EXERCISE AIM | Repeat the listing that follows character for character, omitting images.

DATA EXTRACT |
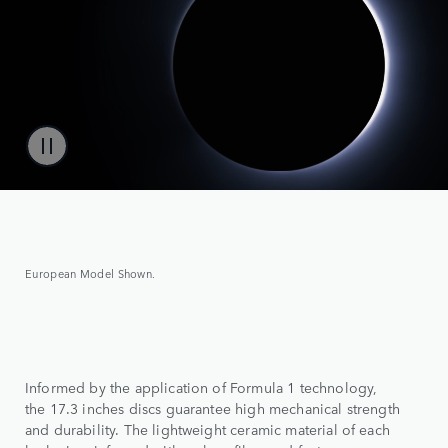
European Model Shown.
Informed by the application of Formula 1 technology,
the 17.3 inches discs guarantee high mechanical strength
and durability. The lightweight ceramic material of each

SOLUTION FOR THIS EXERCISE |
European Model Shown.
Informed by the application of Formula 1 technology,
the 17.3 inches discs guarantee high mechanical strength
and durability. The lightweight ceramic material of each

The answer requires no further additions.